Sokka sighed. "Oh well, I tried. Now I'm afraid I'm going to have to kick your ass."
"Ha!" The man barked, so harshly that the exhaled punch of air shuddered throughout his body. "Well, if it is a fight you desire, you shall have it!"
Sokka drew his blade, pacing forward.
"Seriously, you're just going to embarrass yourself. Tell you what, you give me the sword, I'll give you a couple really impressive scars, you make up an interesting story, and you'll make a lifetime's worth of free drinks."
"You talk a good fight, little man."
"That's it? No rider? Just a compliment? Man, you suck at this."
The two men padded around each other, Sokka's mindless banter distracting from the stance he was preparing.
"I gotta say, I understand man. I mean, I've seen your mom, and it's a testament to your spirit that you even learned to talk."
"Enough! You die now!"
The man swung wildly, but Sokka was ready, stepping back and deflecting the wild charge with ease. Finding his footing, he swung around, the arc of his blade aiming straight for his opponent's neck.
The swords met with a punishing clang, and Mai's heart spiked. Grinning, the man used his greater height and mass to lean over Sokka, who was slowly being pushed back.
Toph could feel his sword straining to keep its edge. Unconsciously, she stabilised the ground beneath his feet.
Then the man jerked backwards, twisting his sword over his head, and swinging two handed towards Sokka's head but his blade tore upwards, faster than Toph could hope to follow, and there was a scream of steel and Sokka was left with half a sword.
Mai jerked forward and a knife was in her hand in moments.
"No," Toph hissed.
Mai ignored her, and threw, but the blade went wide and-
Sokka's head jerked back in a spray of blood.
Mai's heart went haywire, and she began to move forwards, but Toph forced herself to ignore that and feel.
Sokka's heart, beating fast, but steady, pumping blood. A cut on his face, over his left eye. Long, but shallow. Didn't touch bone, which was a miracle in itself. Non-fatal, not even a life-threatening injury, as long as it got treated. He was fine. Fine.

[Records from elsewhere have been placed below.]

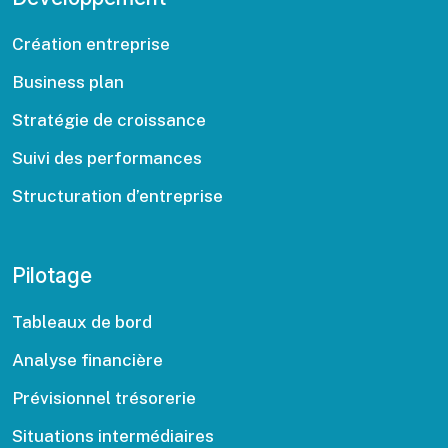
Création entreprise
Business plan
Stratégie de croissance
Suivi des performances
Structuration d’entreprise
Pilotage
Tableaux de bord
Analyse financière
Prévisionnel trésorerie
Situations intermédiaires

Except now there was blood streaming down his face and effectively blind in one eye and there was a maniac with a sword preparing to split his skull in two-
Toph could see it coming. Sokka's stance was eloquent. She could feel his muscles bunching, could practically hear the power building up, rushing from the earth.
Mai slowed. She could see it too.
Oh, this was going to hurt.
Sokka unwound, one muscle at a time, stacking up and accelerating and building up the kind of momentum normally reserved for rampaging elephant-bulls and unloading it all right into the man's poor defenceless temple.

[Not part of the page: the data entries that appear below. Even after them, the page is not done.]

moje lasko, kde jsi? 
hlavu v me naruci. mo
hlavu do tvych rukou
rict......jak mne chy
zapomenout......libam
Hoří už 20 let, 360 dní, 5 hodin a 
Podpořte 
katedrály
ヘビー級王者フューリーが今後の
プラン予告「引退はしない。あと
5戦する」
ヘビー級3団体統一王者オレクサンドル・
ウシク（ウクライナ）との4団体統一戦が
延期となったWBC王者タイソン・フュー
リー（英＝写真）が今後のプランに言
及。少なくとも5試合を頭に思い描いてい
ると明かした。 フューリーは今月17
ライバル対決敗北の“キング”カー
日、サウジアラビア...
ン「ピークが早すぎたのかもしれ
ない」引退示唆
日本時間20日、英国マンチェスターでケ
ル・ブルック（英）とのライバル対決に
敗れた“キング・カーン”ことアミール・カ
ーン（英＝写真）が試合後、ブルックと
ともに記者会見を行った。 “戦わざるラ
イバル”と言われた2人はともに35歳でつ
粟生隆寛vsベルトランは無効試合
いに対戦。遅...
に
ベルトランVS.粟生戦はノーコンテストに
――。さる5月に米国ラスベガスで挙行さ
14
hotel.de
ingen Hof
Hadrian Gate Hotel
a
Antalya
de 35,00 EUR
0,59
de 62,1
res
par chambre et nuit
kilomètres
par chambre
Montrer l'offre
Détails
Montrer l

Toph winced in sympathy- she felt that one. The punch was beyond textbook- it was the trendsetter. It was as if the greatest artist in the history of the human race had decided to branch out into the medium of pain, and his canvas was that guy's unwitting and unprepared face.
There was a pause, both combatants freezing, to better admire the majesty of that single blow, and then the man crumpled like a paper bag caught in the rain.

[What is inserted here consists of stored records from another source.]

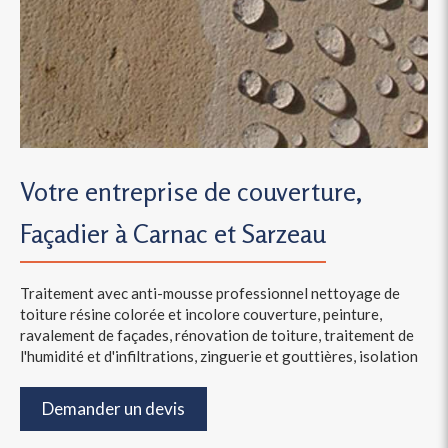
Votre entreprise de couverture,
Façadier à Carnac et Sarzeau
Traitement avec anti-mousse professionnel nettoyage de
toiture résine colorée et incolore couverture, peinture,
ravalement de façades, rénovation de toiture, traitement de
l'humidité et d'infiltrations, zinguerie et gouttières, isolation
Demander un devis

Sokka exhaled for a moment, flexing and unflexing his hand.
Then he turned around.
"Feel free to step in any time, guys."
Toph shrugged. "Didn't want to get in the way."
"We thought you wanted to be macho and duel the guy. You were taunting him, and so forth. Seemed like a guy thing."
"Yeah, I was trying to distract him, you know. So one of you could hit him in the back of the head."
Mai had moved up to Sokka, and was peering intently at his wound.
"That's going to scar. Hold still." She dabbed at the blood with a cloth, cleaning his face. "We should get that looked at when we get back in town."
"You worry too much."
"That's because I have to do your worrying for you, as well. It's very thoughtless of you."
"Hey, I've done alright so far."
"You've survived long enough to get to twenty-one. That's not actually a great feat, you know. Most people manage that."
Now it was Toph that felt left out.
Sokka bent down, and picked up his sword, reunited at last. He held it with the same disbelieving care that most people reserved for their first-born babies.
"Oh, look at that. He hasn't even tried to keep it clean. Oh, this will not do at all."
--
They were back at the inn. Sokka had been patched up by the local physician, who had apparently done terrible things to his face with a pot of green stuff, and put a bandage over his eye. He had then commandeered polish, a cloth, a wire brush, and a whole bunch of other things that Toph couldn't identify, and vanished into his and Mai's room.
He had been in there for hours now. Mai and Toph were lounging in the lounge. They were the only people there.
Conversation had yet to arrive. Perhaps it felt uncomfortable.
Well, Toph couldn't stand the silence any longer.
"So... you and Sokka, huh?"
"M-hmm."
"How's that working out for you?"
Mai shifted slightly.
"Alright, I suppose. He's entertaining. And it beats sitting around at home all day."
"Heh. So, how'd you two meet?"
Mai shifted again.
"Earth Kingdom. I chased him down and tried to kill him. You weren't there at that point."
"I meant afterwards."
"How can you first meet twice?"
"Whatever." Toph shook her head. "Look, I just want to make sure I've got a few things straight. I was trying to be tactful, but I'm not gonna bother now. Look, you like Sokka, right?"
"I am dating the guy."
Toph took that as a yes.
"Good. So it's only fair to tell you that if you hurt him, and you're ever within a hundred miles of any of us again, it will not go well."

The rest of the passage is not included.